Я навещал этого больного несколько раз за смену. Его значимость выросла в разы. Я посмотрел его анализы и тщательно ввел их в компьютер. Я снова позвонил медсестре и спросил, когда будет готова его кровать. Все это время мужчина лежал неподвижно, под капельницей с физиологическим раствором и антибиотиками, без жалоб. Его сине-желтые глаза смотрели в потолок.

Через несколько часов к этой загадочной звезде пришла пожилая женщина. Когда я вошел в палату, она стояла рядом с кроватью и держала пациента за руку. Я с некоторым удивлением спросил, кто она такая.

– Я его мать, – ответила женщина.

Я не ожидал такого поворота, не думал, что к рок-звездам приходят мамы. Конечно, у них бывают дети, обычно их много. Но мамы? Уж точно не такие: пожилая женщина мигала сквозь толстые очки и сжимала сумочку. Она была крошечной, метра полтора ростом, тоже худой. Когда женщина посмотрела на меня, я обнаружил в ней сходство с сыном.

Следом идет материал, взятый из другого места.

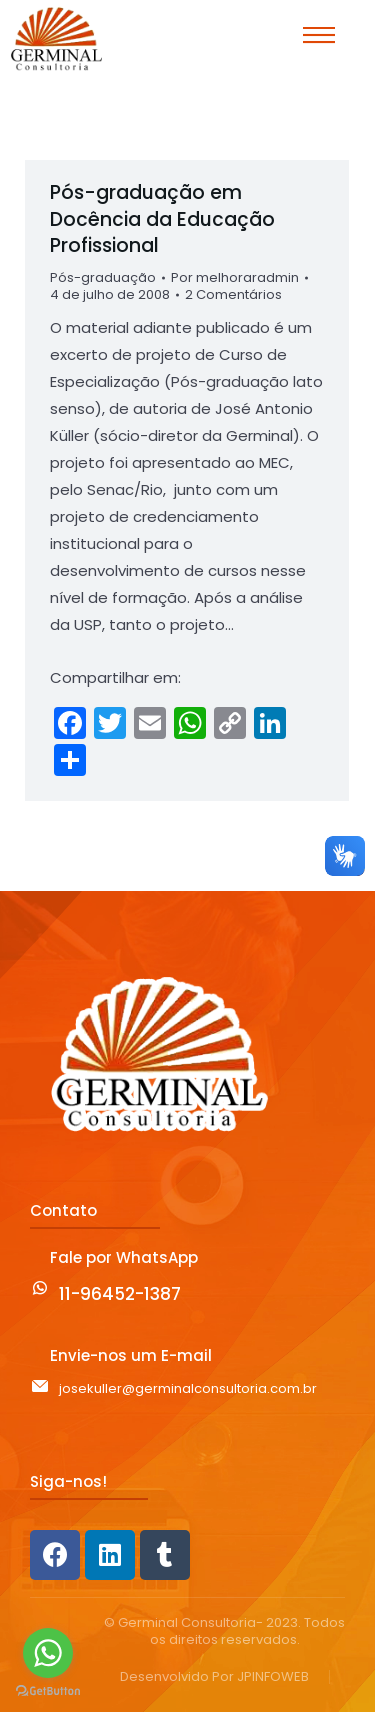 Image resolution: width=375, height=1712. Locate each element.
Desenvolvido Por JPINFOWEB (214, 1677)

– О, – произнес я, – ну, что ж, мы можем поговорить наедине?

Она похлопала сына по руке и последовала за мной по коридору.

Я задавал стандартные вопросы: сколько алкоголя употребляет ее сын, живет ли он один, есть ли что-то, что он мне не говорил. Наконец, я спросил ее, в какой группе он играл.

Женщина вздохнула.

– Сын играл в парочке групп очень давно, – протянула она. – Но он никогда не был рок-звездой. Ему просто нравится так говорить. Он считает, что люди тогда относятся к нему немного лучше.

– Вы имеете в виду, что он врет?

– Ну… – она опустила глаза, – он преувеличивает.

– Значит, он не британец?

Она покачала головой.

– Мой мальчик – хороший сын, – женщина будто начала оправдываться. – Он всегда был добр ко мне.

– Извините, – ответил я, приходя в себя. Но было слишком поздно: я чувствовал себя и обманутым, и глупым одновременно.

Конечно, это была мечта жизни пациента, но эта мысль пришла ко мне позже.

– Он не рок-звезда, – сказал я, наконец, резиденту. – Он просто говорит так, потому что люди начинают относиться к нему лучше.

– Ну, – она оторвалась от компьютера, – это ведь работает?

Он хорошо знал людей. Мы принесли ему лед, внимательно выслушали все его вопросы и ответили на каждый из них по очереди. Он был таким же, как и все остальные, ничем не отличался от пациентов, которые лежали вокруг, или ждали в холле, или лежали на носилках.

Затем настал мой черед сдавать смену.

– Терминальная стадия заболевания печени, – сказал я, когда мы подошли к палате 6. – Не подлежит трансплантации. Лихорадка.

– Антибиотики? – спросила коллега, делая заметки.

– Да, – ответил я, – он их уже получает.